Saved data entries:
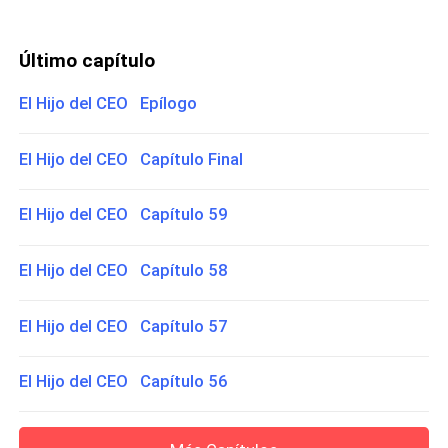
Último capítulo
El Hijo del CEO Epílogo
El Hijo del CEO Capítulo Final
El Hijo del CEO Capítulo 59
El Hijo del CEO Capítulo 58
El Hijo del CEO Capítulo 57
El Hijo del CEO Capítulo 56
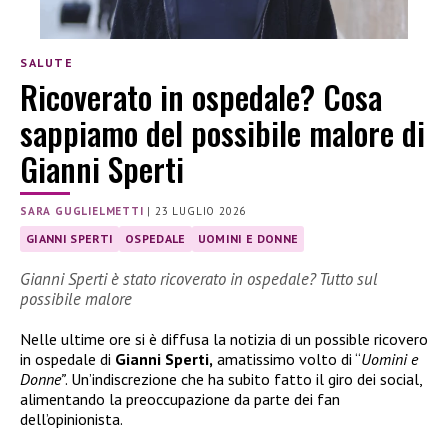
SALUTE
Ricoverato in ospedale? Cosa
sappiamo del possibile malore di
Gianni Sperti
SARA GUGLIELMETTI
|
23 LUGLIO 2026
GIANNI SPERTI
OSPEDALE
UOMINI E DONNE
Gianni Sperti è stato ricoverato in ospedale? Tutto sul
possibile malore
Nelle ultime ore si è diffusa la notizia di un possible ricovero
in ospedale di
Gianni Sperti,
amatissimo volto di “
Uomini e
Donne”
. Un’indiscrezione che ha subito fatto il giro dei social,
alimentando la preoccupazione da parte dei fan
dell’opinionista.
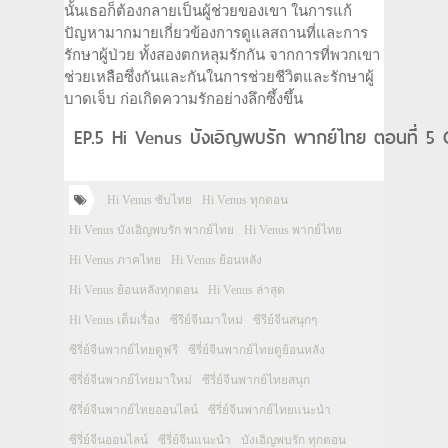
นั้นเธอก็ต้องกลายเป็นผู้ช่วยของเขา ในการแก้
ปัญหามากมายเกี่ยวข้องการดูแลสถานที่และการ
รักษาผู้ป่วย ทั้งสองตกหลุมรักกัน จากการที่พวกเขา
ช่วยเหลือซึ่งกันและกันในการช่วยชีวิตและรักษาผู้
บาดเจ็บ ก่อเกิดความรักอย่างลึกซึ้งขึ้น
EP.5 Hi Venus บังเอิญพบรัก พากย์ไทย ตอนที่ 5 
Hi Venus ซับไทย
Hi Venus ทุกตอน
Hi Venus บังเอิญพบรัก พากย์ไทย
Hi Venus พากย์ไทย
Hi Venus ภาคไทย
Hi Venus ย้อนหลัง
Hi Venus ย้อนหลังทุกตอน
Hi Venus ล่าสุด
Hi Venus เต็มเรื่อง
ซีรีย์จีนมาใหม่
ซีรีย์จีนสนุกๆ
ซีรี่ย์จีนพากย์ไทยดูฟรี
ซีรี่ย์จีนพากย์ไทยดูย้อนหลัง
ซีรี่ย์จีนพากย์ไทยมาใหม่
ซีรี่ย์จีนพากย์ไทยสนุก
ซีรี่ย์จีนพากย์ไทยออนไลน์
ซีรี่ย์จีนพากย์ไทยแนะนำ
ซีรี่ย์จีนออนไลน์
ซีรี่ย์จีนแนะนำ
บังเอิญพบรัก ทุกตอน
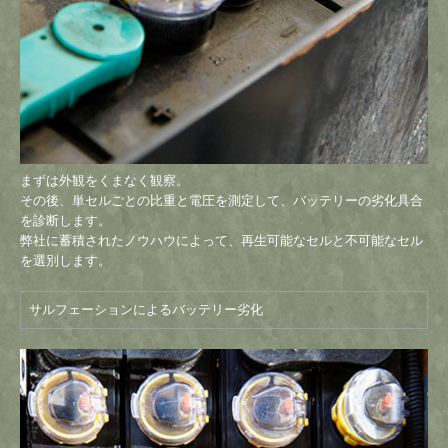
まずは外観をくまなく観察。
その後、単セルごとの比重と電圧を測定して、バッテリーの劣化具合
を診断します。
弊社に蓄積されたノウハウによって、再生可能なセルと不可能なセル
を選別します。
サルフェーションによるバッテリー劣化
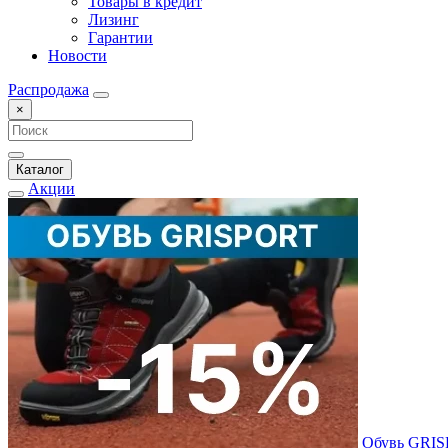
Товары в кредит
Лизинг
Гарантии
Новости
Распродажа
×
Каталог
Акции
Обувь GRI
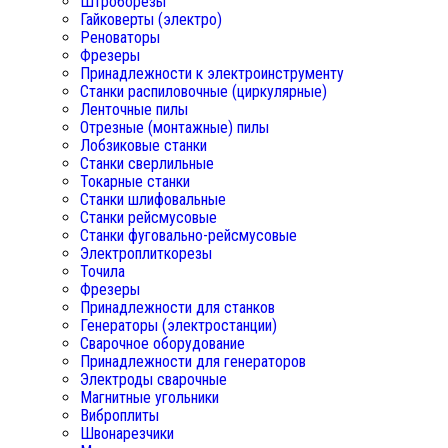
Штроборезы
Гайковерты (электро)
Реноваторы
Фрезеры
Принадлежности к электроинструменту
Станки распиловочные (циркулярные)
Ленточные пилы
Отрезные (монтажные) пилы
Лобзиковые станки
Станки сверлильные
Токарные станки
Станки шлифовальные
Станки рейсмусовые
Станки фуговально-рейсмусовые
Электроплиткорезы
Точила
Фрезеры
Принадлежности для станков
Генераторы (электростанции)
Сварочное оборудование
Принадлежности для генераторов
Электроды сварочные
Магнитные угольники
Виброплиты
Швонарезчики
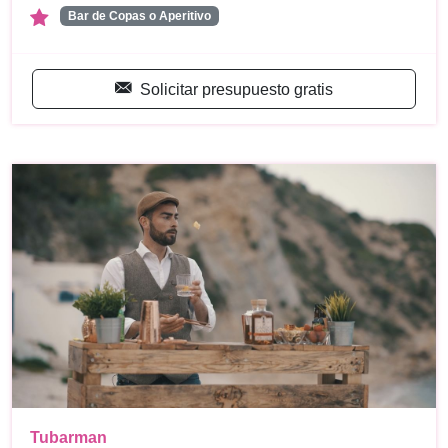
Bar de Copas o Aperitivo
Solicitar presupuesto gratis
Tubarman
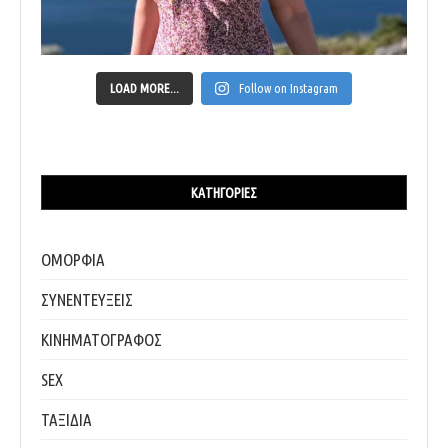
LOAD MORE...
Follow on Instagram
ΚΑΤΗΓΟΡΊΕΣ
ΟΜΟΡΦΙΑ
ΣΥΝΕΝΤΕΥΞΕΙΣ
ΚΙΝΗΜΑΤΟΓΡΑΦΟΣ
SEX
ΤΑΞΙΔΙΑ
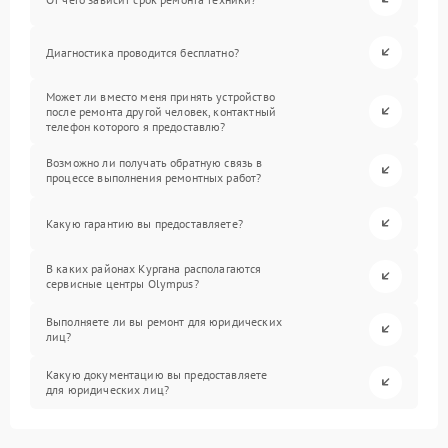
Диагностика проводится бесплатно?
Может ли вместо меня принять устройство
после ремонта другой человек, контактный
телефон которого я предоставлю?
Возможно ли получать обратную связь в
процессе выполнения ремонтных работ?
Какую гарантию вы предоставляете?
В каких районах Кургана располагаются
сервисные центры Olympus?
Выполняете ли вы ремонт для юридических
лиц?
Какую документацию вы предоставляете
для юридических лиц?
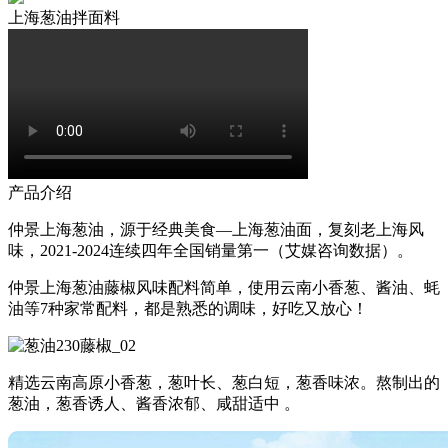
上海葱油拌面料
产品介绍
仲景上海葱油，源于经典美食—上海葱油面，复刻老上海风
味，2021-2024连续四年全国销量第一（艾媒咨询数据）。
仲景上海葱油藤椒风味配料简单，使用云南小香葱、酱油、蚝
油等7种家常配料，都是熟悉的调味，好吃又放心！
精选云南高原小香葱，葱叶长、葱白短，葱香味浓。熬制出的
葱油，葱香诱人、酱香浓郁、咸甜适中 。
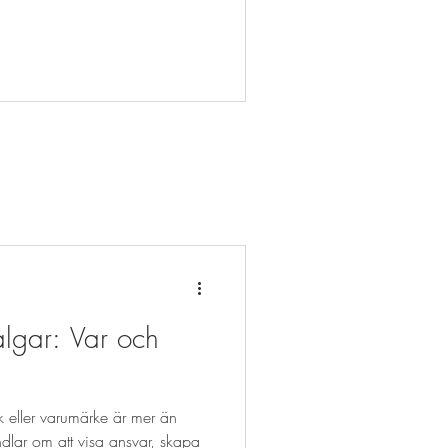
butik handlar inte bara om vilka
odukter du säljer – utan hur du
esenterar dem. Med rätt strategi för
tiksexponering kan du styra
ndens uppmärksamhet, skapa en
ttre upplevelse och i slutändan få
er köp. Här är 10 konkreta tips du
n börja använda direkt. 1. Placera
tt produkter i ögonhöjd för bättre
tiksexponering
algar: Var och
tik eller varumärke är mer än
ndlar om att visa ansvar, skapa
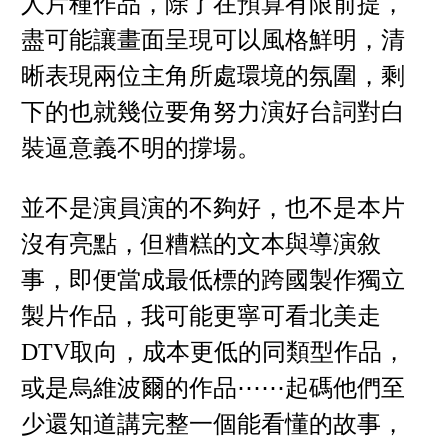
人片種作品，除了在預算有限前提，
盡可能讓畫面呈現可以風格鮮明，清
晰表現兩位主角所處環境的氛圍，剩
下的也就幾位要角努力演好台詞對白
裝逼意義不明的撐場。
並不是演員演的不夠好，也不是本片
沒有亮點，但糟糕的文本與導演敘
事，即便當成最低標的跨國製作獨立
製片作品，我可能更寧可看北美走
DTV取向，成本更低的同類型作品，
或是烏維波爾的作品⋯⋯起碼他們至
少還知道講完整一個能看懂的故事，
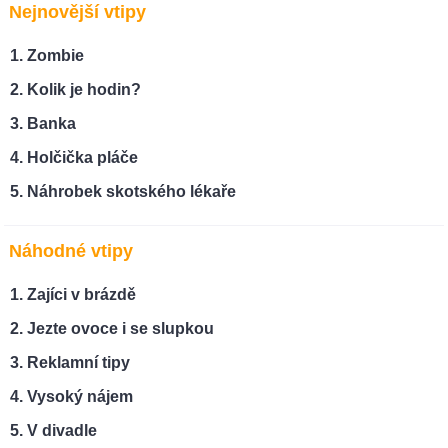
Nejnovější vtipy
Zombie
Kolik je hodin?
Banka
Holčička pláče
Náhrobek skotského lékaře
Náhodné vtipy
Zajíci v brázdě
Jezte ovoce i se slupkou
Reklamní tipy
Vysoký nájem
V divadle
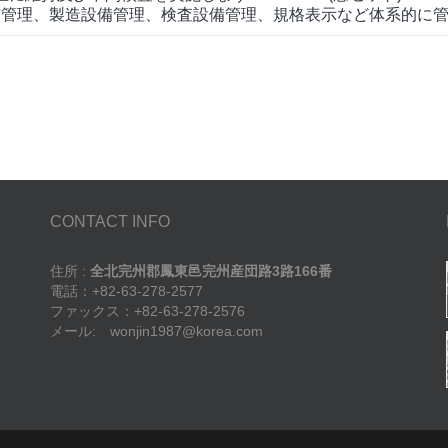
質管理、製造設備管理、検査設備管理、規格表示など体系的に
CONTACT INFO
住所 :
全北完州郡鳳東邑完州産団路3路166番
電話：+82-63-278-2577
ファックス：+82-63-278-2576
メール: wonjin1987@korea.com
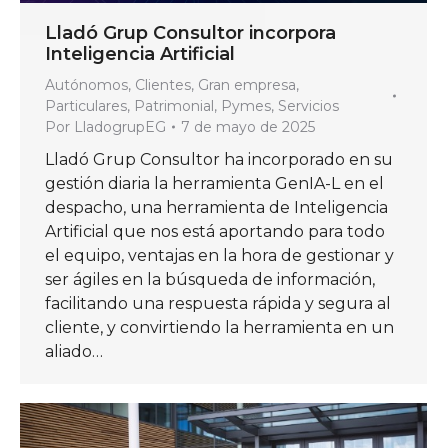
Lladó Grup Consultor incorpora
Inteligencia Artificial
Autónomos
,
Clientes
,
Gran empresa
,
Particulares
,
Patrimonial
,
Pymes
,
Servicios
Por
LladogrupEG
7 de mayo de 2025
Lladó Grup Consultor ha incorporado en su
gestión diaria la herramienta GenIA-L en el
despacho, una herramienta de Inteligencia
Artificial que nos está aportando para todo
el equipo, ventajas en la hora de gestionar y
ser ágiles en la búsqueda de información,
facilitando una respuesta rápida y segura al
cliente, y convirtiendo la herramienta en un
aliado…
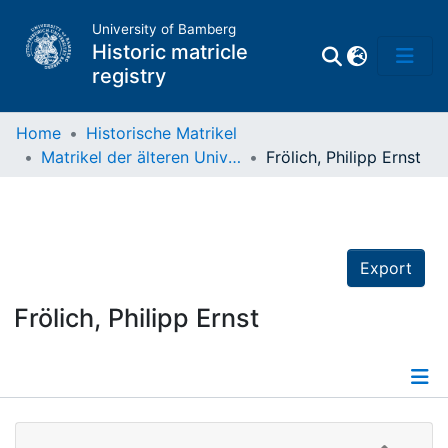
University of Bamberg
Historic matricle
registry
Home
Historische Matrikel
Matrikel der älteren Universität
Frölich, Philipp Ernst
Matrikel
Directory of
Professors
Export
Frölich, Philipp Ernst
Details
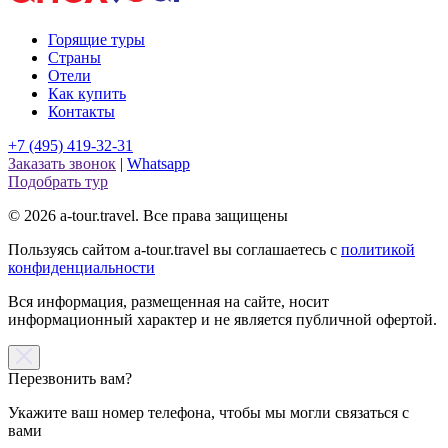
Горящие туры
Страны
Отели
Как купить
Контакты
+7 (495) 419-32-31
Заказать звонок
|
Whatsapp
Подобрать тур
© 2026 a-tour.travel. Все права защищены
Пользуясь сайтом a-tour.travel вы соглашаетесь с
политикой
конфиденциальности
Вся информация, размещенная на сайте, носит
информационный характер и не является публичной офертой.
Перезвонить вам?
Укажите ваш номер телефона, чтобы мы могли связаться с
вами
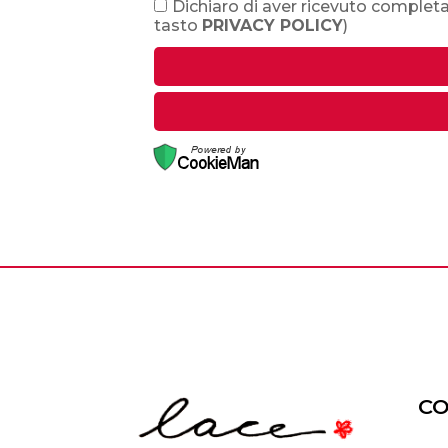
Dichiaro di aver ricevuto completa
tasto
PRIVACY POLICY
)
CO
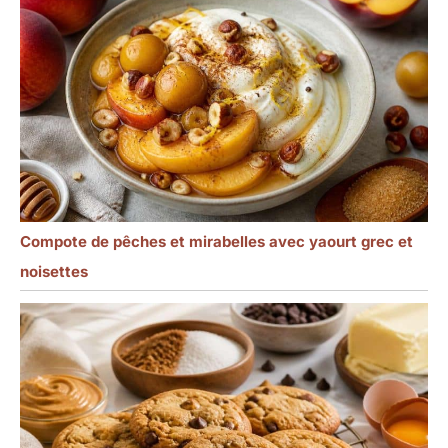
Compote de pêches et mirabelles avec yaourt grec et
noisettes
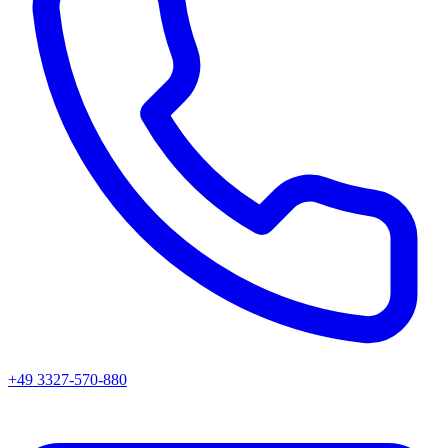
+49 3327-570-880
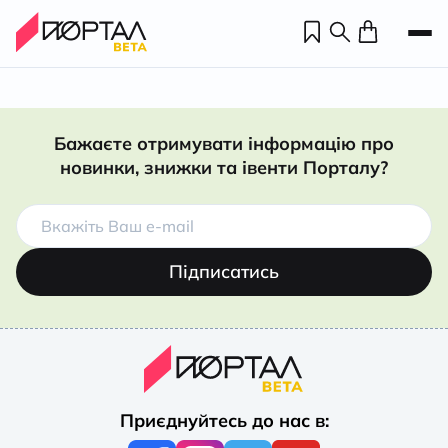
Бажаєте отримувати інформацію про
новинки, знижки та івенти Порталу?
Підписатись
Н
П
Приєднуйтесь до нас в:
н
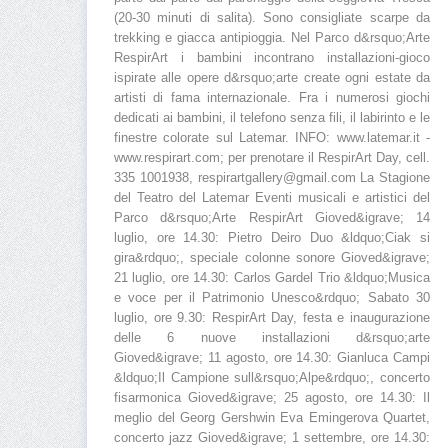
(20-30 minuti di salita). Sono consigliate scarpe da
trekking e giacca antipioggia. Nel Parco d&rsquo;Arte
RespirArt i bambini incontrano installazioni-gioco
ispirate alle opere d&rsquo;arte create ogni estate da
artisti di fama internazionale. Fra i numerosi giochi
dedicati ai bambini, il telefono senza fili, il labirinto e le
finestre colorate sul Latemar. INFO: www.latemar.it -
www.respirart.com; per prenotare il RespirArt Day, cell.
335 1001938, respirartgallery@gmail.com La Stagione
del Teatro del Latemar Eventi musicali e artistici del
Parco d&rsquo;Arte RespirArt Gioved&igrave; 14
luglio, ore 14.30: Pietro Deiro Duo &ldquo;Ciak si
gira&rdquo;, speciale colonne sonore Gioved&igrave;
21 luglio, ore 14.30: Carlos Gardel Trio &ldquo;Musica
e voce per il Patrimonio Unesco&rdquo; Sabato 30
luglio, ore 9.30: RespirArt Day, festa e inaugurazione
delle 6 nuove installazioni d&rsquo;arte
Gioved&igrave; 11 agosto, ore 14.30: Gianluca Campi
&ldquo;Il Campione sull&rsquo;Alpe&rdquo;, concerto
fisarmonica Gioved&igrave; 25 agosto, ore 14.30: Il
meglio del Georg Gershwin Eva Emingerova Quartet,
concerto jazz Gioved&igrave; 1 settembre, ore 14.30:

Exercise: Scan the data above for the word "Lladó", then copy every line that holds it.

Solution to this problem:
Lladó Grup Consultor incorpora
Lladó Grup Consultor ha incorporado en su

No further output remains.